▶ _WHAT THE TASK REQUIRES_
Nothing outside the range is wanted. Repeat exactly the lines below from the one with "The height and width of the screenshot is (2576, 698)." through the one with "Image resolution: width=1069".

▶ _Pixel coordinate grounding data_
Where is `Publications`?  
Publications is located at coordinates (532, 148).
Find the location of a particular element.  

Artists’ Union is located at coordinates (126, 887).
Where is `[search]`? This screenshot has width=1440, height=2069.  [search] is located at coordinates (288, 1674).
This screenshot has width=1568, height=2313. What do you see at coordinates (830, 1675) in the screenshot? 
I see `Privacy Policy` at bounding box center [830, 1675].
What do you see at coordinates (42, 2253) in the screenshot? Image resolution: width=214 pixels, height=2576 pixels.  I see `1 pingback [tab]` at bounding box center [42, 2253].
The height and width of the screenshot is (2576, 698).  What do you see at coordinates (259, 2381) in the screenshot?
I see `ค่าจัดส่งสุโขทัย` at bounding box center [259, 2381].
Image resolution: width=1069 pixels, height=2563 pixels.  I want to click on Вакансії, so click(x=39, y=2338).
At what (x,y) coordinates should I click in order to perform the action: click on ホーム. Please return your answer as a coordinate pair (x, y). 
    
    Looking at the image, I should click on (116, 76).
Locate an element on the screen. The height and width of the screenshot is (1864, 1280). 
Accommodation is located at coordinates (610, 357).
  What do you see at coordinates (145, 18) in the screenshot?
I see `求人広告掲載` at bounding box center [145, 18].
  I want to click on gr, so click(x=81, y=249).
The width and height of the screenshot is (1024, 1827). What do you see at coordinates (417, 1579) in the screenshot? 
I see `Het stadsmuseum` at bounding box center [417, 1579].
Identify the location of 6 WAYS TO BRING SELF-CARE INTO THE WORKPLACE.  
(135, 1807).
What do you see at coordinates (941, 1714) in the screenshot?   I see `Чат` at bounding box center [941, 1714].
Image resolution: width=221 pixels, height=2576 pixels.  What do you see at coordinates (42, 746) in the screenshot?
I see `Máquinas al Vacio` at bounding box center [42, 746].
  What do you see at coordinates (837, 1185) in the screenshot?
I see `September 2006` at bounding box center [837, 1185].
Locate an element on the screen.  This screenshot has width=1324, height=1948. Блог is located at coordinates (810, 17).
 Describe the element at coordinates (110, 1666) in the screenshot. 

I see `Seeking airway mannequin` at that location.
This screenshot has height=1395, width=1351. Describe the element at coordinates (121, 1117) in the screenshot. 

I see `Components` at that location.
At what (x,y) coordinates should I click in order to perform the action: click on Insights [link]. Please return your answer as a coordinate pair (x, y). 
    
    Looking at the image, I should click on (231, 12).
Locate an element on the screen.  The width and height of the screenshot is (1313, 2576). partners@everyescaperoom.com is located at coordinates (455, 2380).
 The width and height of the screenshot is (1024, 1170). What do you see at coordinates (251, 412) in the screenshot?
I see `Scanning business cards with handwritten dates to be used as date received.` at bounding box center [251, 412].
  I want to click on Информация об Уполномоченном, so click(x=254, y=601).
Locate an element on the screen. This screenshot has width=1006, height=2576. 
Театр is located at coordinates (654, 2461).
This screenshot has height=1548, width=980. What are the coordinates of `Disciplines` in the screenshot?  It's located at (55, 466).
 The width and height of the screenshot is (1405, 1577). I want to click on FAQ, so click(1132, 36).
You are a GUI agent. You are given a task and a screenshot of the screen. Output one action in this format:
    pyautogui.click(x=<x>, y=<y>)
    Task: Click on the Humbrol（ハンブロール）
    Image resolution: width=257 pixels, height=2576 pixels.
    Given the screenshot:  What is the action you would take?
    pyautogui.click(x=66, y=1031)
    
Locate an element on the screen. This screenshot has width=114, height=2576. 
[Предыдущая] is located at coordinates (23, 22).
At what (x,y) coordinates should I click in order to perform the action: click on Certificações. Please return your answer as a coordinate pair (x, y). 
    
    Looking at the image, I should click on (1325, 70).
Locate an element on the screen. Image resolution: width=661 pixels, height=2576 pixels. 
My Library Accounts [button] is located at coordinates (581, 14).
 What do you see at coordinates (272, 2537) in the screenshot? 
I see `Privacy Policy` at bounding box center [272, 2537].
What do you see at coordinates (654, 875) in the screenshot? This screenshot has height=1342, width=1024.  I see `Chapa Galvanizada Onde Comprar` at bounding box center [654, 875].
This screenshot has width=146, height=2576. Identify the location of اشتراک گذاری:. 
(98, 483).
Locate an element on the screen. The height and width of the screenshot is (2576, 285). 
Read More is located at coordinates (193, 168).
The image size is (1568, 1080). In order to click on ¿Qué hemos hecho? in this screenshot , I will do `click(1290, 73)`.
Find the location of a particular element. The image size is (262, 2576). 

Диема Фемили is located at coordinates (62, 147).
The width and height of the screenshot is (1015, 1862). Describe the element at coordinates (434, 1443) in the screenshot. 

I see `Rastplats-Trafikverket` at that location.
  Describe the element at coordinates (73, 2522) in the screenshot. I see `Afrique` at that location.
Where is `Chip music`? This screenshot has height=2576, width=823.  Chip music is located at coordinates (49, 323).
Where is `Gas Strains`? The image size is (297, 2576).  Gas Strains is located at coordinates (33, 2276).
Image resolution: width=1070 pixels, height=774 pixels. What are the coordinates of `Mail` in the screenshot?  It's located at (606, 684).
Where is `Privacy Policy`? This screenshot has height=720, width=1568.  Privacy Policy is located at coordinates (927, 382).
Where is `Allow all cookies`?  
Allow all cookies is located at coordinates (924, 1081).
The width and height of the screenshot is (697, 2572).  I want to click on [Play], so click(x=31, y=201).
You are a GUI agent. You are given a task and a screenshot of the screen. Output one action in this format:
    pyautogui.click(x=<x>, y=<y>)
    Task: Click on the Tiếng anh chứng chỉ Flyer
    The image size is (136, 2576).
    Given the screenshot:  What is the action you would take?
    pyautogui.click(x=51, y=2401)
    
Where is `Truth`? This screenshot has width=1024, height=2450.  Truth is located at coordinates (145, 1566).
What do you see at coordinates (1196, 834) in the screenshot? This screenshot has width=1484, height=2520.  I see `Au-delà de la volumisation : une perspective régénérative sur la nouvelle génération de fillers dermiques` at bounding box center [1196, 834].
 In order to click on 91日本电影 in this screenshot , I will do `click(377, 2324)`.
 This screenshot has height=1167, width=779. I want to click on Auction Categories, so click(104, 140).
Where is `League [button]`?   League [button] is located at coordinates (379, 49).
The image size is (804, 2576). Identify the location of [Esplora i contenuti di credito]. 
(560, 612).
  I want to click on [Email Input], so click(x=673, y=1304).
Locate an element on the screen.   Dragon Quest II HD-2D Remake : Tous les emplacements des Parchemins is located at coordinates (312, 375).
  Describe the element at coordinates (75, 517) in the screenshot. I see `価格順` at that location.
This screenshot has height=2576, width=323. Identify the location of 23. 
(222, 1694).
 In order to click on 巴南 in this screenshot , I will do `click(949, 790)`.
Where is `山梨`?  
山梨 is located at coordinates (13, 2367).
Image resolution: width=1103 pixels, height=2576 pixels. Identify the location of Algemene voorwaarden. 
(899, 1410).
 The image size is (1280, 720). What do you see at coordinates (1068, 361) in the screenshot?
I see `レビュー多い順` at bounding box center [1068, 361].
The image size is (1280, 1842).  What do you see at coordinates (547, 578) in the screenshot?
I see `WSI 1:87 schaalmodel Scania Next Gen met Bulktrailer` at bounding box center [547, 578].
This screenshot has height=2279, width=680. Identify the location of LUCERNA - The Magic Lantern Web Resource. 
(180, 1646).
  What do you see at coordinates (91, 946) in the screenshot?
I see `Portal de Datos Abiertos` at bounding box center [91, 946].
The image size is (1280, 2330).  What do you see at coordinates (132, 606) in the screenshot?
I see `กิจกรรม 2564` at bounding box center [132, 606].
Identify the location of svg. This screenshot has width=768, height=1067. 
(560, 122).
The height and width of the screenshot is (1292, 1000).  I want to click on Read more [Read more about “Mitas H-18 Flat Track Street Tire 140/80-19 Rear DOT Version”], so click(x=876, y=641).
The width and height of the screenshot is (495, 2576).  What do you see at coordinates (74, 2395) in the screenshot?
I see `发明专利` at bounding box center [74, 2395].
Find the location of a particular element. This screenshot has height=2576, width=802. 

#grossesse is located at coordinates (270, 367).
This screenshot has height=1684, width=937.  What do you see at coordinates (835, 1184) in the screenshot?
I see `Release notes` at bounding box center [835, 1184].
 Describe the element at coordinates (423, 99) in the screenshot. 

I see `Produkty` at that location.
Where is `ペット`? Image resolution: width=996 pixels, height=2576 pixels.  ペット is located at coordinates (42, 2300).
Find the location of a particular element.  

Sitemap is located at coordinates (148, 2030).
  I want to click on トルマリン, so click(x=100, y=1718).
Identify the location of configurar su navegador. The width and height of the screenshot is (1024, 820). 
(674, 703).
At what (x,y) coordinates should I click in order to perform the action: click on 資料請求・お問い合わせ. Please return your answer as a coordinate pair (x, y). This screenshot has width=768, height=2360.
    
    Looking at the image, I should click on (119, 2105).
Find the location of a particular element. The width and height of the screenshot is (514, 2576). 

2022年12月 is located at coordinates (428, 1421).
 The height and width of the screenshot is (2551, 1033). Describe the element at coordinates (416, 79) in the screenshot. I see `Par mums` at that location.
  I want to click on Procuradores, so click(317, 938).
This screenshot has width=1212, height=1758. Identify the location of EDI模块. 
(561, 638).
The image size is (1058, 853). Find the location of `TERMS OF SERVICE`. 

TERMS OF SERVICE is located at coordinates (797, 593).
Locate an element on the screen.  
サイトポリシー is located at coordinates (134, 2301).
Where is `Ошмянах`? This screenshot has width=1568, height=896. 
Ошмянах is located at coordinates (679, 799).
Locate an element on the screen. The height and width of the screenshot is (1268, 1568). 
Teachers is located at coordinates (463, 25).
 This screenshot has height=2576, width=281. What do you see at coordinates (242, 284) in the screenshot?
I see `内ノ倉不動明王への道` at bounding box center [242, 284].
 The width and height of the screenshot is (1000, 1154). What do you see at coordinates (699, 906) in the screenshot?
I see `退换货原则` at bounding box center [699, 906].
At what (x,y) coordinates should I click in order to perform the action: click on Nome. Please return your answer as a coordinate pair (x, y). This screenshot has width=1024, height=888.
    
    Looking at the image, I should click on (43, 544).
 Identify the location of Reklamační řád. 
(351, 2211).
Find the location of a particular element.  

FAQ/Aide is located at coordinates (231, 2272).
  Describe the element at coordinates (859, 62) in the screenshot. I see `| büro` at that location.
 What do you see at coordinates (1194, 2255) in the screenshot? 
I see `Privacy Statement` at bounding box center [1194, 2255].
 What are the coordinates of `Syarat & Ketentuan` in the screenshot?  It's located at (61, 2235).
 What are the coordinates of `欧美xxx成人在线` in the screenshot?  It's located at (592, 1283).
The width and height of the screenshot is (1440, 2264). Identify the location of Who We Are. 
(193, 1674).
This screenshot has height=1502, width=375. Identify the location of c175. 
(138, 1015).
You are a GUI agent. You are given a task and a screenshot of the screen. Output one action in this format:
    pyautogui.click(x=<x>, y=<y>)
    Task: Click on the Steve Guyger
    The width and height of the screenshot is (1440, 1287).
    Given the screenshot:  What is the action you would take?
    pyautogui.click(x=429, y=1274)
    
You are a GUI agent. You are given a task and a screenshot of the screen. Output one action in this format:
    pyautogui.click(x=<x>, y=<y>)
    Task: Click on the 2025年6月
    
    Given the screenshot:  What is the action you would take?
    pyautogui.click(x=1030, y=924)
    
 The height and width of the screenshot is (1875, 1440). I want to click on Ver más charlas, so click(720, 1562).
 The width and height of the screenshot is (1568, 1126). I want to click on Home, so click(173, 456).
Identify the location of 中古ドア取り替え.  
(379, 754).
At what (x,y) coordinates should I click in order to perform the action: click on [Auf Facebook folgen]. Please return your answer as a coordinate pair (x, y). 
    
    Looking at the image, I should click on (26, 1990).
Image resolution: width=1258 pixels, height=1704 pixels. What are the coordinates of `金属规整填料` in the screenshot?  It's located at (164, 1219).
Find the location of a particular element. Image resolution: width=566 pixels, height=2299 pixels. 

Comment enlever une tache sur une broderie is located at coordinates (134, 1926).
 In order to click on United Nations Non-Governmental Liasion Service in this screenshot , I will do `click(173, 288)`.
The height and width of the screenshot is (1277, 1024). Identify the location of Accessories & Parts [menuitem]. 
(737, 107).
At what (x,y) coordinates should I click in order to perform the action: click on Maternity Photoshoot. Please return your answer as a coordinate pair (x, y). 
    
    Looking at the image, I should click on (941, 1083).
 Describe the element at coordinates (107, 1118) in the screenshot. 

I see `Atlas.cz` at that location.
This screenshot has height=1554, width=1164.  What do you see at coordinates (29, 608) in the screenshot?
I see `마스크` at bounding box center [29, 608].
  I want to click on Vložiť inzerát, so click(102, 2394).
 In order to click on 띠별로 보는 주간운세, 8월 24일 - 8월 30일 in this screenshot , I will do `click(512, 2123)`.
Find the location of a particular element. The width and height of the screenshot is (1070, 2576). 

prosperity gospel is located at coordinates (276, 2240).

▶ _COMPLETED EXERCISE_
The height and width of the screenshot is (2576, 698).  What do you see at coordinates (259, 2381) in the screenshot?
I see `ค่าจัดส่งสุโขทัย` at bounding box center [259, 2381].
Image resolution: width=1069 pixels, height=2563 pixels.  I want to click on Вакансії, so click(x=39, y=2338).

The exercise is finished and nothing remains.